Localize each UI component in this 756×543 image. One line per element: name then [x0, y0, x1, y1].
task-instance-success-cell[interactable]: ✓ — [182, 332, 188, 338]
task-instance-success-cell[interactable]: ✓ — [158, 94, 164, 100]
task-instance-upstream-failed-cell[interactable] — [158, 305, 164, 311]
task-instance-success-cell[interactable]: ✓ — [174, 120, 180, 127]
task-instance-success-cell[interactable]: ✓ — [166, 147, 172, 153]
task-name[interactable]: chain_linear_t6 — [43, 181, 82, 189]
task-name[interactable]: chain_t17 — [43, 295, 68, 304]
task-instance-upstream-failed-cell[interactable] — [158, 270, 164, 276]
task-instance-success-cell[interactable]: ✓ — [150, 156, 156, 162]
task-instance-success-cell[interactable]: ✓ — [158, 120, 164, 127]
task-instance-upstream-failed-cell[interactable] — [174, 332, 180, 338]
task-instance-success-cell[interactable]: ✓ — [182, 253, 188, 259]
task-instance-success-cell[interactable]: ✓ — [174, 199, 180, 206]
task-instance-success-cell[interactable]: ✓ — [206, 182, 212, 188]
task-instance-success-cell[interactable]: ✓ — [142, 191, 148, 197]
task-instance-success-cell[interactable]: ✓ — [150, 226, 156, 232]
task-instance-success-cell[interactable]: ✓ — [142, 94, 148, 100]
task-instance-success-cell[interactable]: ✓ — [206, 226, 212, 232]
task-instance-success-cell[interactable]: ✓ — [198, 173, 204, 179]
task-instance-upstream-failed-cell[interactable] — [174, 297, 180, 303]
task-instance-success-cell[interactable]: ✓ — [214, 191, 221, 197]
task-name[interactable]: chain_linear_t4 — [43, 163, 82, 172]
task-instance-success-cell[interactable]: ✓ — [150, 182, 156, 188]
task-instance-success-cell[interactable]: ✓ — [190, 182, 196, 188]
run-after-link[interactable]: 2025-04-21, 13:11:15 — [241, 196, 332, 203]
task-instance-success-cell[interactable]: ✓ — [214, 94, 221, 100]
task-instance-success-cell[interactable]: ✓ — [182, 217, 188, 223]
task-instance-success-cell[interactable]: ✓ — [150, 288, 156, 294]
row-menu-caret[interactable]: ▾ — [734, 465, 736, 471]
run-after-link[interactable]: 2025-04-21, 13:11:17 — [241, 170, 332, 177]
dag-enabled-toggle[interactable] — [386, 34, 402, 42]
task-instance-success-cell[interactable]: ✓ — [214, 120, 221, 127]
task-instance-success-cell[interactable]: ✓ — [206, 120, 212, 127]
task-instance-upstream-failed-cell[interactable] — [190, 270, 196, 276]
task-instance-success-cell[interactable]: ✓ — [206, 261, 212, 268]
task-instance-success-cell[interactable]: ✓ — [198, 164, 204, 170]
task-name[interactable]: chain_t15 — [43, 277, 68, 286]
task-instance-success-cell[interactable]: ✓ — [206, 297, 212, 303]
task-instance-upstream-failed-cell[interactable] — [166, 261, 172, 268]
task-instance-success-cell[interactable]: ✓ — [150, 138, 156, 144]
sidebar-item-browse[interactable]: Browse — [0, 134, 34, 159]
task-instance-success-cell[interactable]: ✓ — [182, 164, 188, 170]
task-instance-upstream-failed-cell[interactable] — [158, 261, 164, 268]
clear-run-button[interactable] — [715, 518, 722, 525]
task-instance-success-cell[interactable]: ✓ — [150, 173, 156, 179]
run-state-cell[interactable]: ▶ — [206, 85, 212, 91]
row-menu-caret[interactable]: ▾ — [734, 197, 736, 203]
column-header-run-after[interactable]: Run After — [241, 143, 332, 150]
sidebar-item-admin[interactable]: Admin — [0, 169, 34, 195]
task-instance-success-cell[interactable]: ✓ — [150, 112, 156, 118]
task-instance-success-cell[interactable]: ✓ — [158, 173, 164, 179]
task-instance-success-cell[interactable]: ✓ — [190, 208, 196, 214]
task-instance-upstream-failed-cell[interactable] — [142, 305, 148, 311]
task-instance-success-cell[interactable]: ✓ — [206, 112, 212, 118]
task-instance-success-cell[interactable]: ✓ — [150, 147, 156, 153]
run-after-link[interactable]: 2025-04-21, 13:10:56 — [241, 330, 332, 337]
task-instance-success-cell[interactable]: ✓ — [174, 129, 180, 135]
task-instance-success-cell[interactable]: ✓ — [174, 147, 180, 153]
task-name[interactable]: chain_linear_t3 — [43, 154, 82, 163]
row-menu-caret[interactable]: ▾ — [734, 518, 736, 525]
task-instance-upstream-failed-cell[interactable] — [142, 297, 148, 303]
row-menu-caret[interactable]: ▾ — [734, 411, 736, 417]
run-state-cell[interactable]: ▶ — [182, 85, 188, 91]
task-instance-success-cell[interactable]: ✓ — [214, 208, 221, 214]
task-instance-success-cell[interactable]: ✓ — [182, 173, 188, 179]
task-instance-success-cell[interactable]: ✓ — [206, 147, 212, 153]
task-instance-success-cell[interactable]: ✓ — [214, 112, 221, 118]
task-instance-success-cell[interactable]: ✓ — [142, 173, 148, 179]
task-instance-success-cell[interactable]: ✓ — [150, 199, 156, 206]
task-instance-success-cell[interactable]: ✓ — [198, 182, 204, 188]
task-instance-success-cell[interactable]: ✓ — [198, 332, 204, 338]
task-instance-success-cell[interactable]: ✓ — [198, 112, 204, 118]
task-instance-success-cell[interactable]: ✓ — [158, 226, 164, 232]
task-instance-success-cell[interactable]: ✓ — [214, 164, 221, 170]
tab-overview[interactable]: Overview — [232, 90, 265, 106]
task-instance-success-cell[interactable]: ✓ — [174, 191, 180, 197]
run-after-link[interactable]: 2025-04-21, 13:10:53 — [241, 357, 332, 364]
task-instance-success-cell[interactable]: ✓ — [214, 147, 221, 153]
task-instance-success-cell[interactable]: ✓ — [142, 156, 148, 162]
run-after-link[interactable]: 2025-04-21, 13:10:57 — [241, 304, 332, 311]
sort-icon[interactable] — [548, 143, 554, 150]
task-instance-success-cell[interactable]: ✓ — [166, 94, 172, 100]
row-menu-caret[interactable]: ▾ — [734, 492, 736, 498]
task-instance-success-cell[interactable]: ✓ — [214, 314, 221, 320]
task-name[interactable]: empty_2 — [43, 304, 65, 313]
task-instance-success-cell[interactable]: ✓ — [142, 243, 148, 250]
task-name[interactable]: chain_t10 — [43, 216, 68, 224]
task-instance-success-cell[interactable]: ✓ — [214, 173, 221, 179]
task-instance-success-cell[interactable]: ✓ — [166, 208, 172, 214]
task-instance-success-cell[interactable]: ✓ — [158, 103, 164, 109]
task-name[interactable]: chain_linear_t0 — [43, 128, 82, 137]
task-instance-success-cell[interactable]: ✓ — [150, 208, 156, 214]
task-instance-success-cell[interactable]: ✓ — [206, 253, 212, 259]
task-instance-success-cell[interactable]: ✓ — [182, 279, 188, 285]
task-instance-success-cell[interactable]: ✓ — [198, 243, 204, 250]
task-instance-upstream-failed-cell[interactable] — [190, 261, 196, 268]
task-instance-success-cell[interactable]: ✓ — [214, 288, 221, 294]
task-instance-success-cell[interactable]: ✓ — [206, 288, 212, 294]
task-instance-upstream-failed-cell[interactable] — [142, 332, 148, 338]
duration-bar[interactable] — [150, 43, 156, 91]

_ASSIGNMENT_
Reproduce all of the entries word for word. Omit nothing.

_SOLUTION TO THIS PROBLEM_
Localize each UI component in this 756×543 image. One line per element: name then [x0, y0, x1, y1].
task-instance-success-cell[interactable]: ✓ — [182, 332, 188, 338]
task-instance-success-cell[interactable]: ✓ — [158, 94, 164, 100]
task-instance-upstream-failed-cell[interactable] — [158, 305, 164, 311]
task-instance-success-cell[interactable]: ✓ — [174, 120, 180, 127]
task-instance-success-cell[interactable]: ✓ — [166, 147, 172, 153]
task-name[interactable]: chain_linear_t6 — [43, 181, 82, 189]
task-name[interactable]: chain_t17 — [43, 295, 68, 304]
task-instance-upstream-failed-cell[interactable] — [158, 270, 164, 276]
task-instance-success-cell[interactable]: ✓ — [150, 156, 156, 162]
task-instance-success-cell[interactable]: ✓ — [158, 120, 164, 127]
task-instance-upstream-failed-cell[interactable] — [174, 332, 180, 338]
task-instance-success-cell[interactable]: ✓ — [182, 253, 188, 259]
task-instance-success-cell[interactable]: ✓ — [174, 199, 180, 206]
task-instance-success-cell[interactable]: ✓ — [206, 182, 212, 188]
task-instance-success-cell[interactable]: ✓ — [142, 191, 148, 197]
task-instance-success-cell[interactable]: ✓ — [150, 226, 156, 232]
task-instance-success-cell[interactable]: ✓ — [142, 94, 148, 100]
task-instance-success-cell[interactable]: ✓ — [206, 226, 212, 232]
task-instance-success-cell[interactable]: ✓ — [198, 173, 204, 179]
task-instance-upstream-failed-cell[interactable] — [174, 297, 180, 303]
task-instance-success-cell[interactable]: ✓ — [214, 191, 221, 197]
task-name[interactable]: chain_linear_t4 — [43, 163, 82, 172]
task-instance-success-cell[interactable]: ✓ — [150, 182, 156, 188]
task-instance-success-cell[interactable]: ✓ — [190, 182, 196, 188]
run-after-link[interactable]: 2025-04-21, 13:11:15 — [241, 196, 332, 203]
task-instance-success-cell[interactable]: ✓ — [214, 94, 221, 100]
task-instance-success-cell[interactable]: ✓ — [182, 217, 188, 223]
task-instance-success-cell[interactable]: ✓ — [150, 288, 156, 294]
row-menu-caret[interactable]: ▾ — [734, 465, 736, 471]
run-after-link[interactable]: 2025-04-21, 13:11:17 — [241, 170, 332, 177]
dag-enabled-toggle[interactable] — [386, 34, 402, 42]
task-instance-success-cell[interactable]: ✓ — [214, 120, 221, 127]
task-instance-success-cell[interactable]: ✓ — [206, 120, 212, 127]
task-instance-upstream-failed-cell[interactable] — [190, 270, 196, 276]
task-instance-success-cell[interactable]: ✓ — [206, 261, 212, 268]
task-instance-success-cell[interactable]: ✓ — [198, 164, 204, 170]
task-name[interactable]: chain_t15 — [43, 277, 68, 286]
task-instance-success-cell[interactable]: ✓ — [206, 297, 212, 303]
task-instance-upstream-failed-cell[interactable] — [166, 261, 172, 268]
task-instance-success-cell[interactable]: ✓ — [150, 138, 156, 144]
sidebar-item-browse[interactable]: Browse — [0, 134, 34, 159]
task-instance-success-cell[interactable]: ✓ — [182, 164, 188, 170]
task-instance-upstream-failed-cell[interactable] — [158, 261, 164, 268]
clear-run-button[interactable] — [715, 518, 722, 525]
task-instance-success-cell[interactable]: ✓ — [150, 173, 156, 179]
run-state-cell[interactable]: ▶ — [206, 85, 212, 91]
row-menu-caret[interactable]: ▾ — [734, 197, 736, 203]
column-header-run-after[interactable]: Run After — [241, 143, 332, 150]
sidebar-item-admin[interactable]: Admin — [0, 169, 34, 195]
task-instance-success-cell[interactable]: ✓ — [150, 112, 156, 118]
task-instance-success-cell[interactable]: ✓ — [158, 173, 164, 179]
task-instance-success-cell[interactable]: ✓ — [190, 208, 196, 214]
task-instance-upstream-failed-cell[interactable] — [142, 305, 148, 311]
task-instance-success-cell[interactable]: ✓ — [206, 112, 212, 118]
task-instance-success-cell[interactable]: ✓ — [150, 147, 156, 153]
run-after-link[interactable]: 2025-04-21, 13:10:56 — [241, 330, 332, 337]
task-instance-success-cell[interactable]: ✓ — [174, 129, 180, 135]
task-instance-success-cell[interactable]: ✓ — [174, 147, 180, 153]
task-name[interactable]: chain_linear_t3 — [43, 154, 82, 163]
row-menu-caret[interactable]: ▾ — [734, 518, 736, 525]
task-instance-upstream-failed-cell[interactable] — [142, 297, 148, 303]
row-menu-caret[interactable]: ▾ — [734, 411, 736, 417]
run-state-cell[interactable]: ▶ — [182, 85, 188, 91]
task-instance-success-cell[interactable]: ✓ — [214, 208, 221, 214]
task-instance-success-cell[interactable]: ✓ — [182, 173, 188, 179]
task-instance-success-cell[interactable]: ✓ — [206, 147, 212, 153]
task-instance-success-cell[interactable]: ✓ — [214, 112, 221, 118]
task-instance-success-cell[interactable]: ✓ — [142, 173, 148, 179]
task-instance-success-cell[interactable]: ✓ — [150, 199, 156, 206]
task-instance-success-cell[interactable]: ✓ — [198, 182, 204, 188]
task-instance-success-cell[interactable]: ✓ — [198, 332, 204, 338]
task-instance-success-cell[interactable]: ✓ — [198, 112, 204, 118]
task-instance-success-cell[interactable]: ✓ — [158, 226, 164, 232]
task-instance-success-cell[interactable]: ✓ — [214, 164, 221, 170]
tab-overview[interactable]: Overview — [232, 90, 265, 106]
task-instance-success-cell[interactable]: ✓ — [174, 191, 180, 197]
run-after-link[interactable]: 2025-04-21, 13:10:53 — [241, 357, 332, 364]
task-instance-success-cell[interactable]: ✓ — [214, 147, 221, 153]
task-instance-success-cell[interactable]: ✓ — [142, 156, 148, 162]
run-after-link[interactable]: 2025-04-21, 13:10:57 — [241, 304, 332, 311]
sort-icon[interactable] — [548, 143, 554, 150]
task-instance-success-cell[interactable]: ✓ — [166, 94, 172, 100]
row-menu-caret[interactable]: ▾ — [734, 492, 736, 498]
task-instance-success-cell[interactable]: ✓ — [214, 314, 221, 320]
task-name[interactable]: empty_2 — [43, 304, 65, 313]
task-instance-success-cell[interactable]: ✓ — [142, 243, 148, 250]
task-name[interactable]: chain_t10 — [43, 216, 68, 224]
task-instance-success-cell[interactable]: ✓ — [214, 173, 221, 179]
task-instance-success-cell[interactable]: ✓ — [166, 208, 172, 214]
task-instance-success-cell[interactable]: ✓ — [158, 103, 164, 109]
task-name[interactable]: chain_linear_t0 — [43, 128, 82, 137]
task-instance-success-cell[interactable]: ✓ — [150, 208, 156, 214]
task-instance-success-cell[interactable]: ✓ — [206, 253, 212, 259]
task-instance-success-cell[interactable]: ✓ — [182, 279, 188, 285]
task-instance-success-cell[interactable]: ✓ — [198, 243, 204, 250]
task-instance-upstream-failed-cell[interactable] — [190, 261, 196, 268]
task-instance-success-cell[interactable]: ✓ — [214, 288, 221, 294]
task-instance-success-cell[interactable]: ✓ — [206, 288, 212, 294]
task-instance-upstream-failed-cell[interactable] — [142, 332, 148, 338]
duration-bar[interactable] — [150, 43, 156, 91]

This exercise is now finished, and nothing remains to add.